Powell Met with Trump for First Time This Term. Here's What It Means for Markets

Dow Jones
05/30

The Fed chair and the president sat down for a private meeting at the White House on Thursday.

President Donald Trump and Federal Reserve Chair Jerome Powell met privately at the White House on Thursday and there was no meeting of the minds on the path of interest rates.

Instead, according to the accounts from the Fed and the White House, the two leaders seemed to talk past each other.

Trump used the meeting to continue to urge Powell to cut interest rates.

"The president did say that he believes the Fed chair is making a mistake by not lowering interest rates, which is putting us at an economic disadvantage to China and other countries, and the president's been very vocal about that, both publicly and now I can reveal privately as well," said White House press secretary Karoline Leavitt.

For his part, Powell said that the Fed's decisions would be based on the data and not on any political factors.

In a statement, the Fed said Powell did not discuss his expectations for interest-rate policy, "except to stress that the path of policy will depend entirely on incoming economic information and what that means for the outlook."

Powell also stressed Fed decisions would be made with "nonpolitical analysis," according to the Fed.

It was the first face-to-face meeting of the two leaders since the start of the new administration.

For most of this year, Trump has been urging Powell, sometimes in caustic tones, to cut interest rates. He has derisively referred to the Fed chair as "Too Late Powell."

Economists say that Trump's public criticism of Powell is counterproductive.

"If your goal is to get mortgage rates down and bond yields down, you don't threaten the central bank," said Ethan Harris, former chief economist at Bank of America Securities.

The market has accepted that the Fed needs to wait to see how Trump's tariffs affect the economy before the central bank acts.

"All the administration is accomplishing by complaining about the Fed is reminding people about the political risks to the central bank," Harris said.

Last month, Trump backed away from threats to fire Powell. And earlier in May, the U.S. Supreme Court indicated that it would allow Powell to remain in office while the Fed chair fought any effort by Trump to remove him.

Vince Reinhart, chief economist at BNY Investments and a former top staffer to Fed Chair Alan Greenspan, said he didn't think either Trump or Powell wanted the meeting.

Reinhart said the meeting was "inevitable" after a question at Powell's press conference in early May.

Powell was asked why he hadn't met with Trump since Inauguration Day. In response, Powell said that he'd never asked for a meeting with any president.

"There's no reason for me to ask for a meeting. It's always been the other way [around]," Powell said.

That led to the questions from reporters at the White House about why Trump had not requested the meeting and led to the invitation, Reinhart said.

"I don't think either party wanted to be there," Reinhart said.

The White House's statement comparing the level of the Fed's benchmark rate with China shows that Trump sees the level of the central bank's interest rate as another tool to use against other countries.

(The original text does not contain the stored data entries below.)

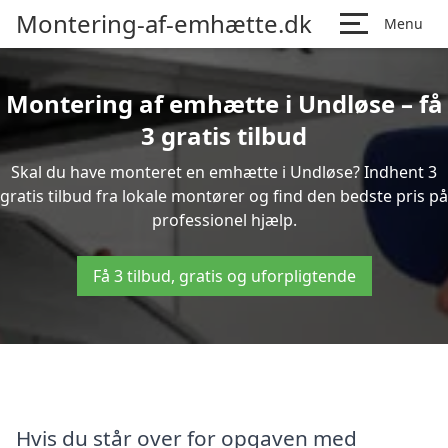
Montering-af-emhætte.dk
Menu
Montering af emhætte i Undløse – få
3 gratis tilbud
Skal du have monteret en emhætte i Undløse? Indhent 3
gratis tilbud fra lokale montører og find den bedste pris på
professionel hjælp.
Få 3 tilbud, gratis og uforpligtende
Hvis du står over for opgaven med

Trump often argued that interest rates were a tool to use against foreign competition like the European Union, said Francesco Bianchi, an economics professor at Johns Hopkins University, who studied Trump's social-media attacks on Powell during his first term.

Trump selected Powell to be Fed chair in 2017, during his first term in the White House. Relations between the two quickly soured when the Fed hiked interest rates steadily after Trump's tax cut was passed.

President Joe Biden then gave Powell a second four-year term that ends next May.

The Fed has kept its benchmark rate in a range of 4.25% to 4.5% since December. Economists have said that the Fed is likely to keep rates steady until uncertainty over the economic impacts of the Trump administration's trade policy eases.

A ruling by a U.S. trade court Wednesday voiding the bulk of the administration's tariffs has only added to that uncertainty in the near term, economists said. An appeals court on Thursday ruled that the tariffs could stay in place for now while the White House appeals the ruling.